#### EXERCISE DATA
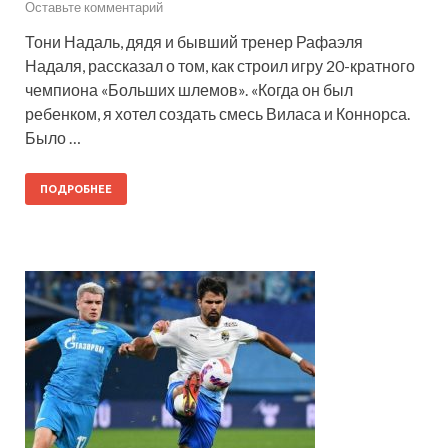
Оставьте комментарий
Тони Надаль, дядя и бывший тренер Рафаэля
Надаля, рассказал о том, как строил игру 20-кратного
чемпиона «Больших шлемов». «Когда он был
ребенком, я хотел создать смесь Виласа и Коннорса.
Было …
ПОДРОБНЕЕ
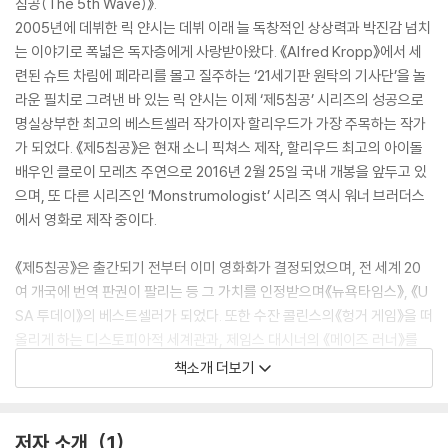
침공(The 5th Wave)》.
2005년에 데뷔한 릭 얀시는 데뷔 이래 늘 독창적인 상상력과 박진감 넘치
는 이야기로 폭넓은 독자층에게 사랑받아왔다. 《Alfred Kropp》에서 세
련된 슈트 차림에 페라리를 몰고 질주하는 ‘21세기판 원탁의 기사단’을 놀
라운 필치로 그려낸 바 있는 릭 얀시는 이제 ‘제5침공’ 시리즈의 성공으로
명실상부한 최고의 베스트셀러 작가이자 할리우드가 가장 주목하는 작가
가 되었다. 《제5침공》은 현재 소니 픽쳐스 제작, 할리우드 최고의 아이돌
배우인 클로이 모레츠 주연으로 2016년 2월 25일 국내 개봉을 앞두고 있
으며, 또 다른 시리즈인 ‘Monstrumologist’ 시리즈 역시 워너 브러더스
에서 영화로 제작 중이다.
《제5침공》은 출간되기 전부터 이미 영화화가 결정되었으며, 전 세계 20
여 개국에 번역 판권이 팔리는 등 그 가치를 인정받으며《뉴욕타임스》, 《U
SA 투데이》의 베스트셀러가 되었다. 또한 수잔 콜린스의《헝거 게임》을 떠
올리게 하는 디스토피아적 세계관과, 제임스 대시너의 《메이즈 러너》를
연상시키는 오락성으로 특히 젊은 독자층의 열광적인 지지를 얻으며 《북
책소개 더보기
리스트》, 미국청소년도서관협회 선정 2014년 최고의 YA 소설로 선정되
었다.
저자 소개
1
########
#### EXERCISE DATA
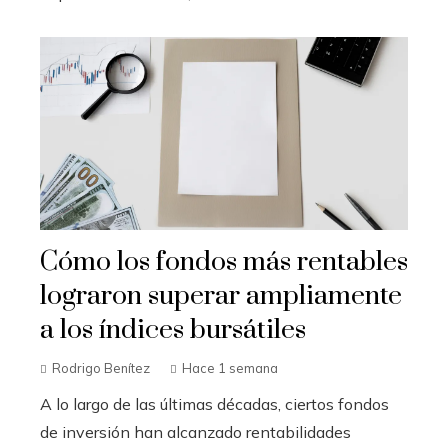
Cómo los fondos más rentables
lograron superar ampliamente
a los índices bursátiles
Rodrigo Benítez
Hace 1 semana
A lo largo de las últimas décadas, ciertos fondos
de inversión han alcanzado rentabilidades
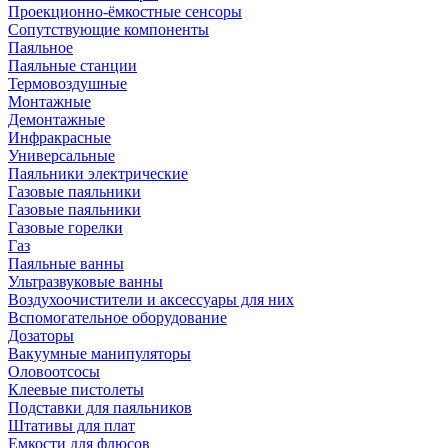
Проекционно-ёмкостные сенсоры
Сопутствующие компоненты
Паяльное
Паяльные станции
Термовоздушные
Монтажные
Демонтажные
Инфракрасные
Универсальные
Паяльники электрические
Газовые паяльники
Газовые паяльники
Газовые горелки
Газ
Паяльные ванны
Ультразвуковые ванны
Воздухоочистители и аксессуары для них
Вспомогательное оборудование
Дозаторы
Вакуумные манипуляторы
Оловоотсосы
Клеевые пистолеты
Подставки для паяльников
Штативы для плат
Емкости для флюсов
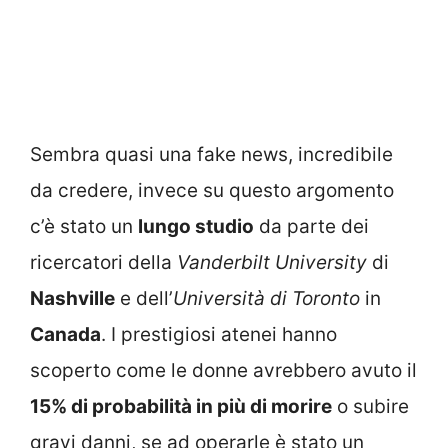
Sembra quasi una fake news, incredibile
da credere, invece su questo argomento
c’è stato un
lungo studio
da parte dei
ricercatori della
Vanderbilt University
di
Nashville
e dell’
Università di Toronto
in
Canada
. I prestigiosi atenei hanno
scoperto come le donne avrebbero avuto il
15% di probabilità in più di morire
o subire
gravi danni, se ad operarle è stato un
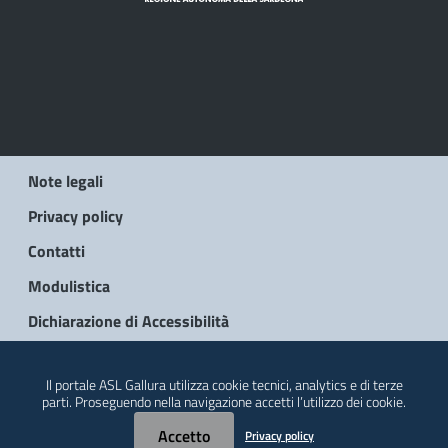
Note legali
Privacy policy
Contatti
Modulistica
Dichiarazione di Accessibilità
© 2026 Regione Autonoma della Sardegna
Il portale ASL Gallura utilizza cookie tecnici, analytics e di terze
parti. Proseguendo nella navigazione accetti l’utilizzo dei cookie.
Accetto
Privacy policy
########
#### EXERCISE DATA
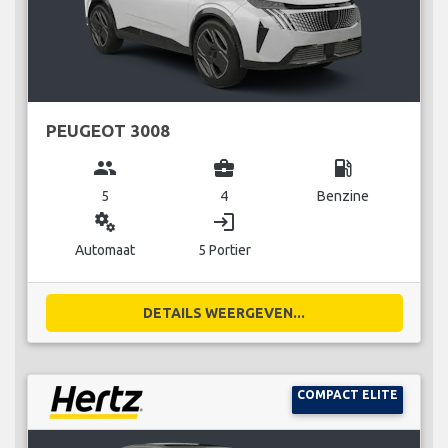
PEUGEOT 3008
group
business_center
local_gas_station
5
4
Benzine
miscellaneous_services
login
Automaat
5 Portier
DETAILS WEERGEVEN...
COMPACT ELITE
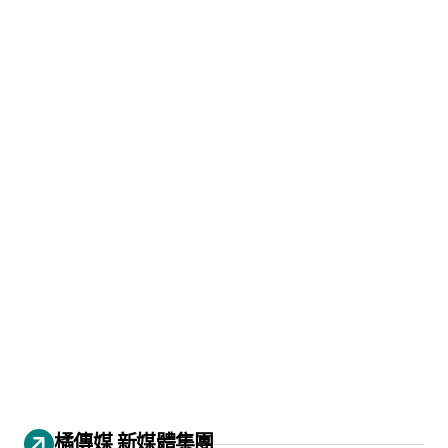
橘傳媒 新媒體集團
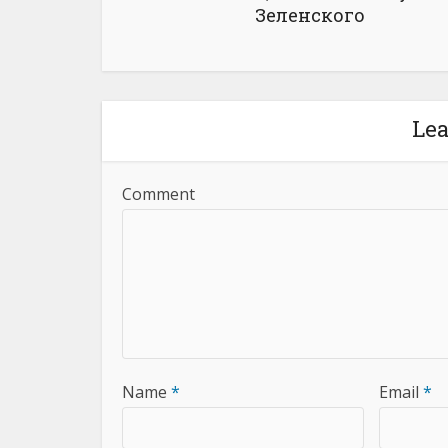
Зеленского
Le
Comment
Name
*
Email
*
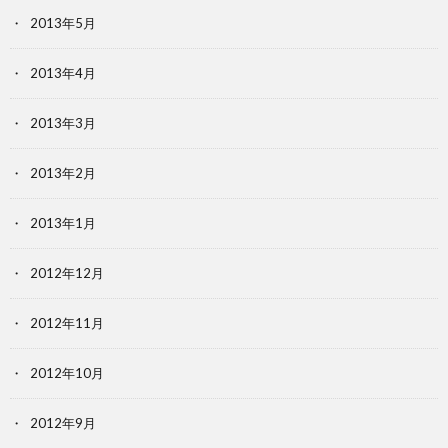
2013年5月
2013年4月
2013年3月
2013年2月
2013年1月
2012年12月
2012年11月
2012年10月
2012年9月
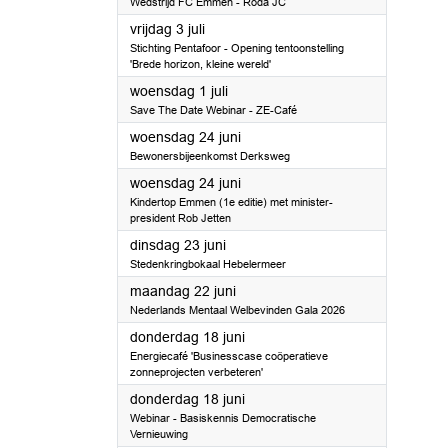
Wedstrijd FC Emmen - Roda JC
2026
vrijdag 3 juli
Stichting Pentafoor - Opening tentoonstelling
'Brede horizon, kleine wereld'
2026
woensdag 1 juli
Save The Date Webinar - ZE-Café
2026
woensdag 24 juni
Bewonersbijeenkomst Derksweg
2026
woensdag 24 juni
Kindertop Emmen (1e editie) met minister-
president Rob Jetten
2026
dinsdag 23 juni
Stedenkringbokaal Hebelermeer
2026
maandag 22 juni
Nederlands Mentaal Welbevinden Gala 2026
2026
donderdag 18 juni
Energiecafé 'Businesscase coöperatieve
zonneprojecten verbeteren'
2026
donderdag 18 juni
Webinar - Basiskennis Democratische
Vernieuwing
########
PROBLEM REQUIREMENTS:
Your copy should hold only the lines above from the one containing "scoperto come le donne avrebbero avuto il" through the one containing "Il portale ASL", exactly as written and free of pictures.

REPLY TO THE TASK:
scoperto come le donne avrebbero avuto il
15% di probabilità in più di morire
o subire
gravi danni, se ad operarle è stato un
Note legali
Privacy policy
Contatti
Modulistica
Dichiarazione di Accessibilità
© 2026 Regione Autonoma della Sardegna
Il portale ASL Gallura utilizza cookie tecnici, analytics e di terze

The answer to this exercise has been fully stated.